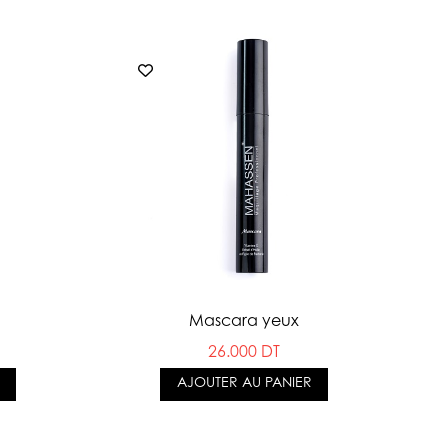
Mascara yeux
26.000 DT
AJOUTER AU PANIER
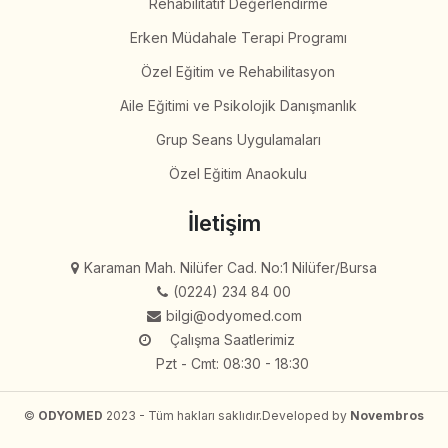
Rehabilitatif Değerlendirme
Erken Müdahale Terapi Programı
Özel Eğitim ve Rehabilitasyon
Aile Eğitimi ve Psikolojik Danışmanlık
Grup Seans Uygulamaları
Özel Eğitim Anaokulu
İletişim
Karaman Mah. Nilüfer Cad. No:1 Nilüfer/Bursa
(0224) 234 84 00
bilgi@odyomed.com
Çalışma Saatlerimiz
Pzt - Cmt: 08:30 - 18:30
©
ODYOMED
2023 - Tüm hakları saklıdır.
Developed by
Novembros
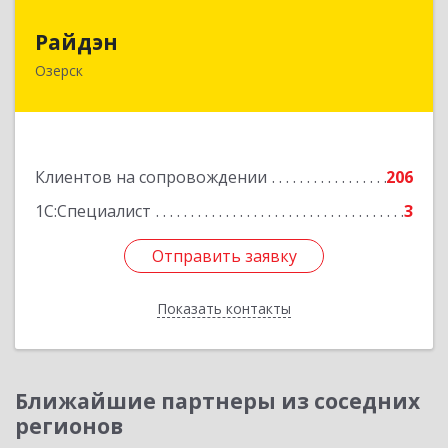
Райдэн
Райдэн
Озерск
456783, Челябинская обл, Озерск г, Ленина пр-
кт, дом № 90
Подробнее
Клиентов на сопровождении
206
1С:Специалист
3
Отправить заявку
Отправить заявку
Показать контакты
Назад
Ближайшие партнеры из соседних
регионов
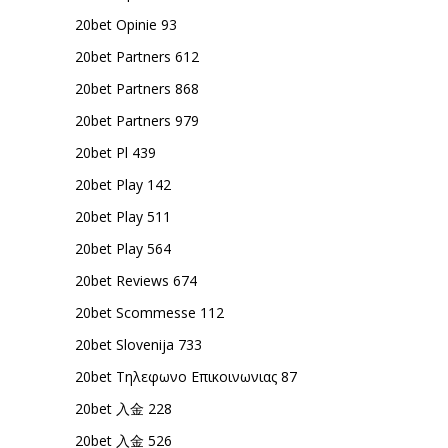
20bet Opinie 93
20bet Partners 612
20bet Partners 868
20bet Partners 979
20bet Pl 439
20bet Play 142
20bet Play 511
20bet Play 564
20bet Reviews 674
20bet Scommesse 112
20bet Slovenija 733
20bet Τηλεφωνο Επικοινωνιας 87
20bet 入金 228
20bet 入金 526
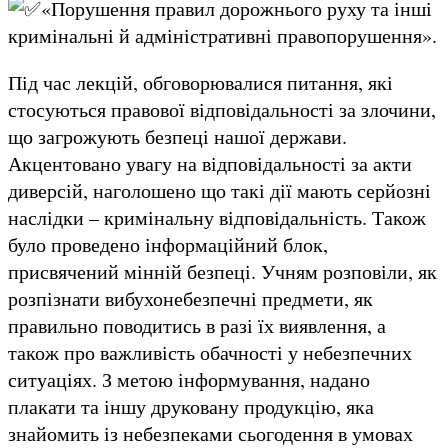
«Порушення правил дорожнього руху та інші
кримінальні й адміністративні правопорушення».
Під час лекцій, обговорювалися питання, які
стосуються правової відповідальності за злочини,
що загрожують безпеці нашої держави.
Акцентовано увагу на відповідальності за акти
диверсій, наголошено що такі дії мають серйозні
наслідки – кримінальну відповідальність. Також
було проведено інформаційний блок,
присвячений мінній безпеці. Учням розповіли, як
розпізнати вибухонебезпечні предмети, як
правильно поводитись в разі їх виявлення, а
також про важливість обачності у небезпечних
ситуаціях. З метою інформування, надано
плакати та іншу друковану продукцію, яка
знайомить із небезпеками сьогодення в умовах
============
**What needs to be done**
Here the job is to print all the data exactly, skipping any image.

**Answer box**
Mascara yeux
26.000 DT
AJOUTER AU PANIER
Rehabilitatif Değerlendirme
Erken Müdahale Terapi Programı
Özel Eğitim ve Rehabilitasyon
Aile Eğitimi ve Psikolojik Danışmanlık
Grup Seans Uygulamaları
Özel Eğitim Anaokulu
İletişim
Karaman Mah. Nilüfer Cad. No:1 Nilüfer/Bursa
(0224) 234 84 00
bilgi@odyomed.com
Çalışma Saatlerimiz
Pzt - Cmt: 08:30 - 18:30
©
ODYOMED
2023 - Tüm hakları saklıdır.
Developed by
Novembros
Райдэн
Райдэн
Озерск
456783, Челябинская обл, Озерск г, Ленина пр-
кт, дом № 90
Подробнее
Клиентов на сопровождении
206
1С:Специалист
3
Отправить заявку
Отправить заявку
Показать контакты
Назад
Ближайшие партнеры из соседних
регионов
20bet Opinie 93
20bet Partners 612
20bet Partners 868
20bet Partners 979
20bet Pl 439
20bet Play 142
20bet Play 511
20bet Play 564
20bet Reviews 674
20bet Scommesse 112
20bet Slovenija 733
20bet Τηλεφωνο Επικοινωνιας 87
20bet 入金 228
20bet 入金 526
«Порушення правил дорожнього руху та інші
кримінальні й адміністративні правопорушення».
Під час лекцій, обговорювалися питання, які
стосуються правової відповідальності за злочини,
що загрожують безпеці нашої держави.
Акцентовано увагу на відповідальності за акти
диверсій, наголошено що такі дії мають серйозні
наслідки – кримінальну відповідальність. Також
було проведено інформаційний блок,
присвячений мінній безпеці. Учням розповіли, як
розпізнати вибухонебезпечні предмети, як
правильно поводитись в разі їх виявлення, а
також про важливість обачності у небезпечних
ситуаціях. З метою інформування, надано
плакати та іншу друковану продукцію, яка
знайомить із небезпеками сьогодення в умовах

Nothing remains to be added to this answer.